Iranian protesters celebrate World Cup defeat, as fears surround players’ return


Iran’s World Cup defeat to the United States was met by cheers and celebrations in Tehran and other Iranian cities on Tuesday evening, as protesters hailed the country’s exit from the tournament as a blow to the ruling regime.

The nation was eliminated from the tournament in Qatar after its 1-0 loss on Tuesday, ending a campaign overshadowed by anti-government protests that have raged for months at home.

But there are concerns about the safety of the Iranian players returning home across the Persian Gulf, after the team initially refused to sing Iran’s national anthem before their first game in an apparent show of solidarity with demonstrators. The families of the team were also threatened with imprisonment and torture in advance of the game, a source involved in the security of the games.

People in several Iranian cities celebrated from inside their homes and residential buildings moments after the final whistle, which came in the early hours of Wednesday local time, while videos posted on social media showed people honking their car horns, chanting and whistling.

People in Iran celebrated the defeat of the national team to the US.  it.  on Tuesday night.

“I’m happy, this is the government lost to the people,” one witness to celebrations in a town in the Kurdish region, which CNN is not naming for security concerns, told CNN on Wednesday.

The Norwegian-based Iranian rights group Hengaw posted several videos of similar scenes. “People in Paveh are celebrating Iran’s national team losing to America in the World Cup in Qatar, chanting ‘Down with Jash (traitors),” Hengav said in a post.

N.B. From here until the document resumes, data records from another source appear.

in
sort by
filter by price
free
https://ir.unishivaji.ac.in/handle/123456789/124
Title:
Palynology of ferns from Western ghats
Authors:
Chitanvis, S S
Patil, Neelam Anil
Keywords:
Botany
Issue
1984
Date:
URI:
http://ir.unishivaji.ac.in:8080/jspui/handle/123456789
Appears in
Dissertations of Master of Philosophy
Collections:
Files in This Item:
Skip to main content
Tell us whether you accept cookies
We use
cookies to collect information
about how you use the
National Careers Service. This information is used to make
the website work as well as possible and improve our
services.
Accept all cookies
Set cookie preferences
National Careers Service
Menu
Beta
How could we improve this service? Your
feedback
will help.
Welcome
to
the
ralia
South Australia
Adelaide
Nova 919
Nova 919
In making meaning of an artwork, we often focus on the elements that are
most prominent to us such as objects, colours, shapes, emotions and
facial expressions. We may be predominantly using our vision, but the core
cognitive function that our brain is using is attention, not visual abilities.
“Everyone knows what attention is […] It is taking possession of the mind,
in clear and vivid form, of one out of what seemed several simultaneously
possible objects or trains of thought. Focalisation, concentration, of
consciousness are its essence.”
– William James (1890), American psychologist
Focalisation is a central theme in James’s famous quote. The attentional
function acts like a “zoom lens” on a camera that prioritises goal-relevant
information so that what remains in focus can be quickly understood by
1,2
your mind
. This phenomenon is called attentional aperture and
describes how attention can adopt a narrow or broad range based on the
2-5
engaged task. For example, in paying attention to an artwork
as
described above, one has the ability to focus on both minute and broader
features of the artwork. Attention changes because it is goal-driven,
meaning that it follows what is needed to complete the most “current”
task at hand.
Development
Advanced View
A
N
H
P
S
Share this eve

Demonstrations have rocked Iran for months, sparking a deadly clampdown by authorities. The national uprising was first sparked by the death of Mahsa (also known as Zhina) Amini, a 22-year-old Kurdish-Iranian woman, who died in mid-September after being detained by the country’s moral police. Since then, protesters across Iran have gathered around a series of complaints against the regime.

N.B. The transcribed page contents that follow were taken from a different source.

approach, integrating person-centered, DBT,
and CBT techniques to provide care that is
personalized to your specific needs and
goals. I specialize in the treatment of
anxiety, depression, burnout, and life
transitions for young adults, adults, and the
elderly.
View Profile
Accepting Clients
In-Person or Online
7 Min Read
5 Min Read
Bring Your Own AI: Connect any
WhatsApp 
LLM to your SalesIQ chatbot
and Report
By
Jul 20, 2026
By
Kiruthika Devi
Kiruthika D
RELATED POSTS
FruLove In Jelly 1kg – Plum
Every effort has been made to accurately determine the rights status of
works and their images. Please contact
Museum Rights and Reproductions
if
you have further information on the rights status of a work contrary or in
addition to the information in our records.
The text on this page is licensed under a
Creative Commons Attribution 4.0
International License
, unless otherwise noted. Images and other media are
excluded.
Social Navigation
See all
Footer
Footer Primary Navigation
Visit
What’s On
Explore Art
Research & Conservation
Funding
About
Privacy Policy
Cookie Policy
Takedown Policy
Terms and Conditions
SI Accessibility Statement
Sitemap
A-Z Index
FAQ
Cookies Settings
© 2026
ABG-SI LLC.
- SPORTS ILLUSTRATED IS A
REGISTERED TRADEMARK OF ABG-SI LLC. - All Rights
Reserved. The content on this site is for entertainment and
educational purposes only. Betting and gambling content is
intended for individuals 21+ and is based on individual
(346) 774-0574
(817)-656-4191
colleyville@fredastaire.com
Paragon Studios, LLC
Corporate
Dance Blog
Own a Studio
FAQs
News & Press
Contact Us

The United Nations High Commissioner for Human Rights, Volker Turk, said the country is in a “full-fledged human rights crisis” as the authorities crack down on the protests.

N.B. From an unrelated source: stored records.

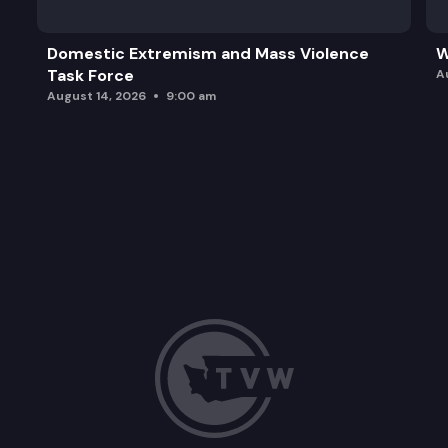
Domestic Extremism and Mass Violence
W
Task Force
A
August 14, 2026
9:00 am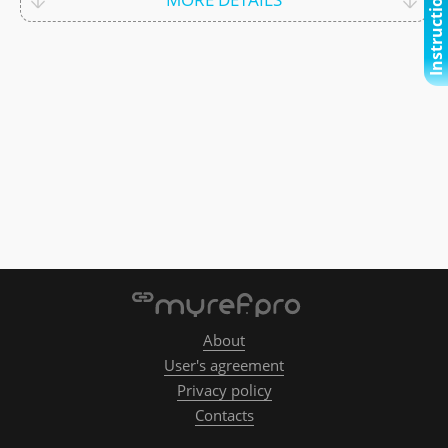
Instructional video
About
User's agreement
Privacy policy
Contacts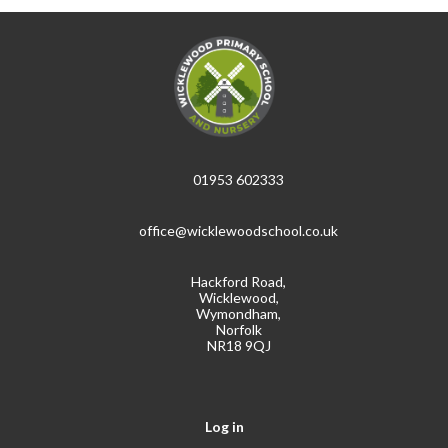
01953 602333
office@wicklewoodschool.co.uk
Hackford Road,
Wicklewood,
Wymondham,
Norfolk
NR18 9QJ
Log in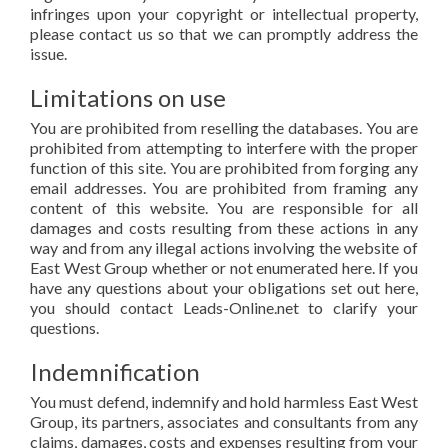
infringes upon your copyright or intellectual property,
please contact us so that we can promptly address the
issue.
Limitations on use
You are prohibited from reselling the databases. You are
prohibited from attempting to interfere with the proper
function of this site. You are prohibited from forging any
email addresses. You are prohibited from framing any
content of this website. You are responsible for all
damages and costs resulting from these actions in any
way and from any illegal actions involving the website of
East West Group whether or not enumerated here. If you
have any questions about your obligations set out here,
you should contact Leads-Online.net to clarify your
questions.
Indemnification
You must defend, indemnify and hold harmless East West
Group, its partners, associates and consultants from any
claims, damages, costs and expenses resulting from your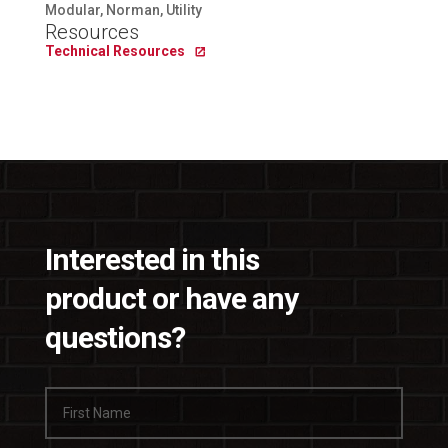
Modular, Norman, Utility
Resources
Technical Resources
Interested in this
product or have any
questions?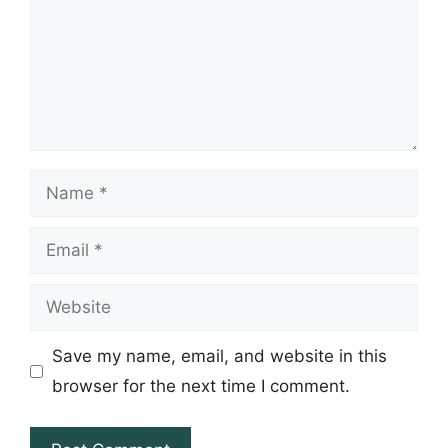
Name
Email
Website
Save my name, email, and website in this
browser for the next time I comment.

Football has become an increasingly heated flashpoint in recent weeks, with the World Cup throwing a global spotlight on the turmoil in the country.

And fans following the team in Qatar have become increasingly conflicted about their support. “Our team has been hijacked,” longtime fan Farshad Soheil told CNN. “It no longer represents the people of Iran.”

Soheili said Iran’s regime had managed to politicize and weaponize the team, and was critical of the players for not making a bigger statement about the protests. “It was a wasted historic opportunity,” Soheili said.

Before Tuesday’s game, many supporters said that they did not want Iran to win. “The reason is not because of football reason, [but] For political reasons, another fan called Farshid, who withheld his last name for security reasons, told CNN in Doha.

“I have mixed emotion(s) and feeling(s),” Fershid said. “I am a passionate supporter of Iran but today unfortunately I cannot be a supporter of the national team because of the current situation and the government trying to hijack the game and sport and use it as a platform to buy credibility and to show that everything is normal (with) what is happening in Iran.

Fershid said many pro-regime supporters also attended Iran’s World Cup games in Doha and created a very tense environment for other Iranian fans by attempting to interfere with their interviews with the media.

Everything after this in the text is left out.